Ionization Energy

Definition of IE: the minimum amount of energy required to remove an electron form an atom (in kJ/mol) in its gaseous state.

Ex. X (g) → X⁺  (g) +   1e^–     IE₁

Ex. X⁺  (g) → X⁺² (g)  + 1e^–     IE₂

Ex. X⁺²  (g) → X⁺³ (g)  + 1e^–     IE₃

Sample Ionization Energies Table

General Pattern in the Table: for each electron lost, the subsequent IE ↑

Thus IE₁ < IE₂ < IE₃

Alkali Metal (Group I) Comparison: Li, Na, and K all want to lose 1 electron, so the 1^st IE values are not too high, but increase dramatically when any further electrons are to be removed (2^nd IE, 3^rd IE).

Within the group, an ↑ n value will have a ↓IE comparatively because Z_eff is ↓.

Alkali Metals (Group I) vs Alkaline Earth (Group II) Metals: 1st IE for both groups is comparable; however, the 2^nd IE increase is much greater for Group I than Group II because Alkali metals only want to lose 1 electron and will resist any further loses by having ↑IE. Alkaline earth metals want to lose 2 electrons, so they do not resist the second electron loss, hence the lower 2^nd IE value compared to that of alkali metals.

Trend: As you proceed from:

LEFT → RIGHT   IE ↑

BOTTOM → TOP  IE ↑

Why?

Right-most elements are nonmetals and tend to gain electrons so they’re not too keen on losing electrons and will resist the removal of any electrons. Therefore, in order to remove an electron from such an atom, a lot of energy must be expended, hence a lot of ionization energy.

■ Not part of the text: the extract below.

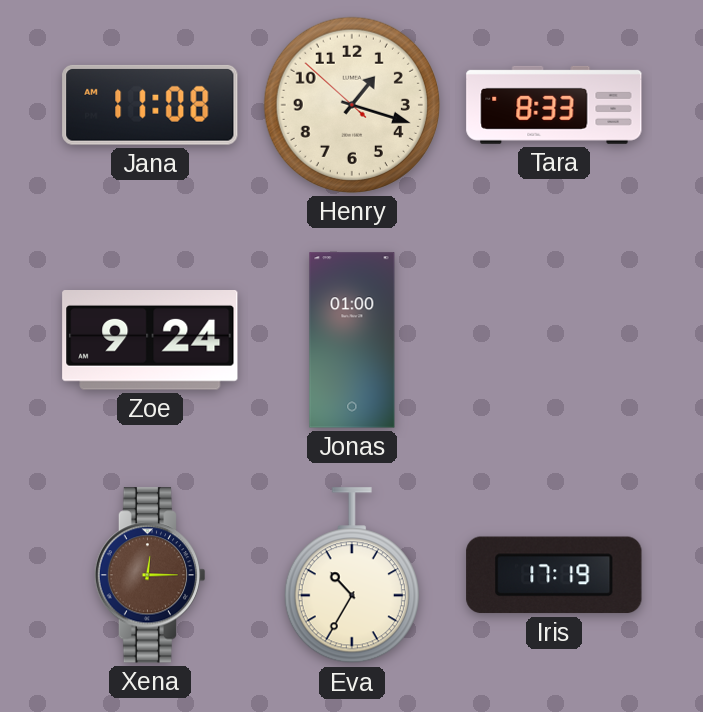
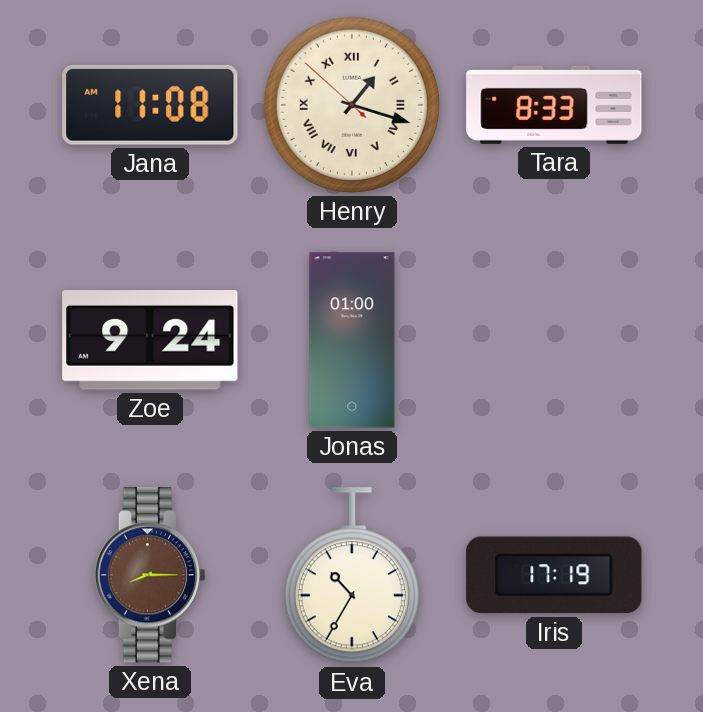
Henry numerals: Arabic -> Roman
Xena: 12:15 -> 8:15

For metals, on the left-most section, who want to lose electrons, not as much energy is required, as they are willing to give up electrons readily, so they have ↓ IE values.

Top-most elements are closer to nucleus ( ↓ n value) and have ↑ Z_eff values (electrons held tightly by the nucleus and difficult to remove) and ↑ IE.